■ **Transcribed page contents**
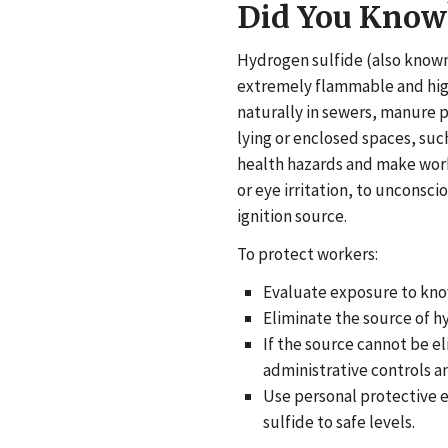
Did You Know
Hydrogen sulfide (also known 
extremely flammable and high
naturally in sewers, manure pit
lying or enclosed spaces, su
health hazards and make wor
or eye irritation, to unconsci
ignition source.
To protect workers:
Evaluate exposure to know
Eliminate the source of h
If the source cannot be el
administrative controls a
Use personal protective 
sulfide to safe levels.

■ **What to work on**
Could you repeat all of the data exactly, minus the pictures?

■ **Completed exercise**
Did You Know
Hydrogen sulfide (also known 
extremely flammable and high
naturally in sewers, manure pit
lying or enclosed spaces, su
health hazards and make wor
or eye irritation, to unconsci
ignition source.
To protect workers:
Evaluate exposure to know
Eliminate the source of h
If the source cannot be el
administrative controls a
Use personal protective 
sulfide to safe levels.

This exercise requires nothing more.